# [Problem description]
Lines from the listing that hold the string "Wallpaper" are what you should return.

# [Data in this exercise]
**********

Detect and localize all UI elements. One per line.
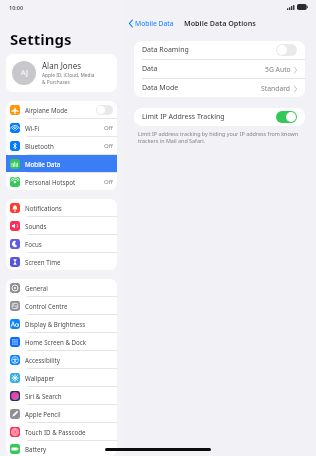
staticText: Alan Jones [42,60,81,71]
button[interactable]: Apple Pencil [6,405,117,422]
staticText: Limit IP address tracking by hiding your… [138,130,299,144]
button[interactable]: Sounds [6,217,117,234]
button[interactable]: On [276,111,297,123]
staticText: Control Centre [25,302,113,310]
staticText: Display & Brightness [25,320,113,328]
staticText: 5G Auto [265,65,291,74]
staticText: Siri & Search [25,392,113,400]
staticText: Sounds [25,222,113,230]
button[interactable]: Control Centre [6,297,117,314]
staticText: Battery [25,445,113,453]
button[interactable]: Mobile Data [6,155,117,172]
button[interactable]: Home Screen & Dock [6,333,117,350]
button[interactable]: Data [134,60,305,78]
staticText: Off [104,124,113,132]
staticText: Notifications [25,204,113,212]
button[interactable]: Mobile Data [123,17,178,30]
button[interactable]: Personal Hotspot [6,173,117,190]
button[interactable]: Off [276,44,297,56]
staticText: Limit IP Address Tracking [142,112,276,122]
button[interactable]: Data Mode [134,79,305,97]
staticText: Wi-Fi [25,124,104,132]
button[interactable]: Accessibility [6,351,117,368]
staticText: Mobile Data Options [184,18,256,28]
button[interactable]: Airplane Mode [6,101,117,118]
staticText: General [25,284,113,292]
staticText: Off [104,178,113,186]
staticText: Screen Time [25,258,113,266]
button[interactable]: Data Roaming [134,41,305,59]
staticText: Focus [25,240,113,248]
button[interactable]: Wallpaper [6,369,117,386]
button[interactable]: Screen Time [6,253,117,270]
button[interactable]: Wi-Fi [6,119,117,136]
staticText: Mobile Data [135,19,174,28]
staticText: Accessibility [25,356,113,364]
staticText: Data Mode [142,83,261,93]
staticText: AJ [21,68,28,78]
staticText: Home Screen & Dock [25,338,113,346]
button[interactable]: Focus [6,235,117,252]
staticText: Bluetooth [25,142,104,150]
staticText: Apple ID, iCloud, Media & Purchases [42,72,95,86]
button[interactable]: Off [96,105,113,115]
staticText: Settings [10,29,72,49]
button[interactable]: Bluetooth [6,137,117,154]
button[interactable]: General [6,279,117,296]
staticText: Standard [261,84,291,93]
staticText: Airplane Mode [25,106,96,114]
staticText: Mobile Data [25,160,113,168]
staticText: Data Roaming [142,45,276,55]
staticText: Personal Hotspot [25,178,104,186]
staticText: Wallpaper [25,374,113,382]
button[interactable]: Battery [6,441,117,456]
button[interactable]: Touch ID & Passcode [6,423,117,440]
button[interactable]: Limit IP Address Tracking [134,108,305,126]
button[interactable]: Siri & Search [6,387,117,404]
staticText: Apple Pencil [25,410,113,418]
staticText: 10:00 [9,4,24,11]
button[interactable]: Notifications [6,199,117,216]
button[interactable]: Display & Brightness [6,315,117,332]
button[interactable]: AJ [6,54,117,92]
staticText: Data [142,64,265,74]
staticText: Off [104,142,113,150]
staticText: Touch ID & Passcode [25,428,113,436]
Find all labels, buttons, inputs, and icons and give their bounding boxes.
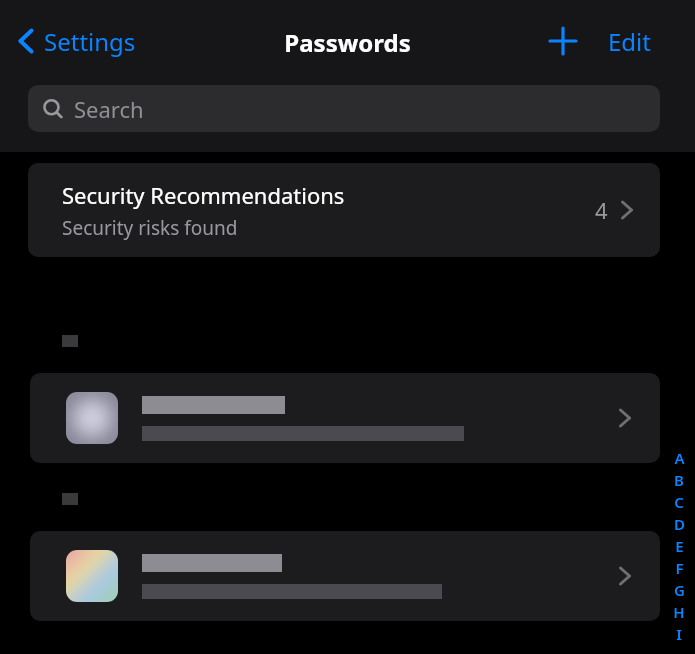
button[interactable]: Password entry — [30, 373, 660, 463]
button[interactable]: Edit — [602, 20, 657, 62]
staticText: Edit — [608, 25, 651, 58]
staticText: 4 — [595, 195, 608, 225]
staticText: A — [674, 448, 685, 468]
button[interactable]: Settings — [10, 20, 142, 62]
staticText: E — [675, 536, 684, 556]
staticText: G — [674, 580, 685, 600]
staticText: H — [673, 602, 685, 622]
staticText: C — [674, 492, 684, 512]
button[interactable]: Alphabet index — [668, 447, 690, 645]
staticText: Search — [74, 94, 144, 124]
staticText: Security risks found — [62, 215, 238, 241]
button[interactable]: Search — [28, 85, 660, 132]
button[interactable]: Security Recommendations — [28, 163, 660, 257]
staticText: Passwords — [0, 26, 695, 59]
staticText: Settings — [44, 25, 136, 58]
staticText: Security Recommendations — [62, 180, 345, 210]
staticText: D — [674, 514, 685, 534]
staticText: I — [676, 624, 682, 644]
button[interactable]: Password entry — [30, 531, 660, 621]
button[interactable]: Add password — [540, 18, 586, 64]
staticText: F — [675, 558, 684, 578]
staticText: B — [674, 470, 684, 490]
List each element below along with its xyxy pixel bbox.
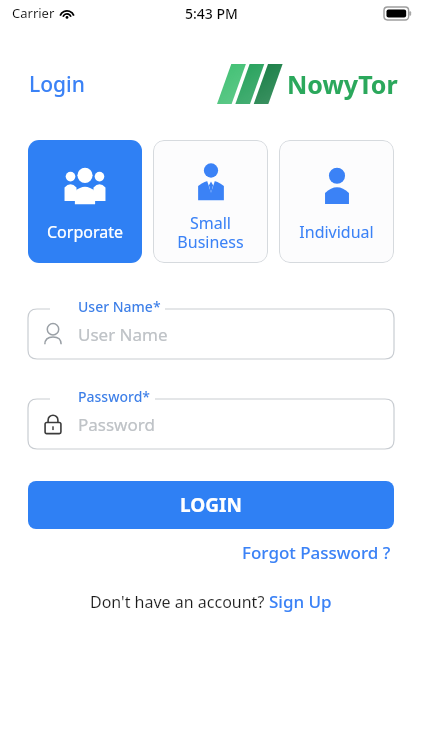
button[interactable]: Forgot Password ? bbox=[240, 539, 393, 566]
button[interactable]: Login bbox=[26, 68, 88, 101]
button[interactable]: Small Business bbox=[153, 140, 268, 263]
staticText: Login bbox=[29, 70, 85, 99]
staticText: User Name* bbox=[78, 297, 161, 316]
button[interactable]: LOGIN bbox=[28, 481, 394, 529]
button[interactable]: Corporate bbox=[28, 140, 142, 263]
staticText: Sign Up bbox=[269, 590, 332, 613]
staticText: Carrier bbox=[12, 4, 55, 22]
staticText: LOGIN bbox=[180, 492, 242, 518]
button[interactable]: Sign Up bbox=[269, 590, 332, 613]
staticText: Forgot Password ? bbox=[242, 541, 391, 564]
staticText: Password* bbox=[78, 387, 151, 406]
button[interactable]: Individual bbox=[279, 140, 394, 263]
staticText: Individual bbox=[299, 221, 374, 243]
staticText: 5:43 PM bbox=[185, 4, 238, 23]
staticText: NowyTor bbox=[287, 67, 398, 101]
staticText: Corporate bbox=[47, 221, 123, 243]
staticText: Password bbox=[78, 413, 155, 436]
staticText: User Name bbox=[78, 323, 168, 346]
staticText: Small Business bbox=[177, 212, 244, 253]
staticText: Don't have an account? bbox=[90, 591, 269, 613]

**********

# [Expected output]
button[interactable]: Wallpaper [6,369,117,386]
staticText: Wallpaper [25,374,113,382]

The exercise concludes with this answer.